* [Problem description]: Repeat exactly the line that contains "A imponente construção" and every line below it to the end of the material, omitting all others.

* [Study material]:

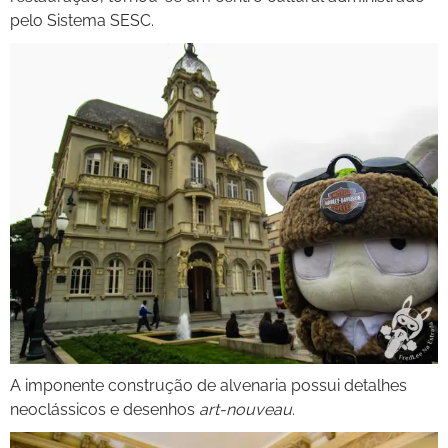
pelo Sistema SESC.
A imponente construção de alvenaria possui detalhes
neoclássicos e desenhos
art-nouveau
.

* [Answer area]:
A imponente construção de alvenaria possui detalhes
neoclássicos e desenhos
art-nouveau
.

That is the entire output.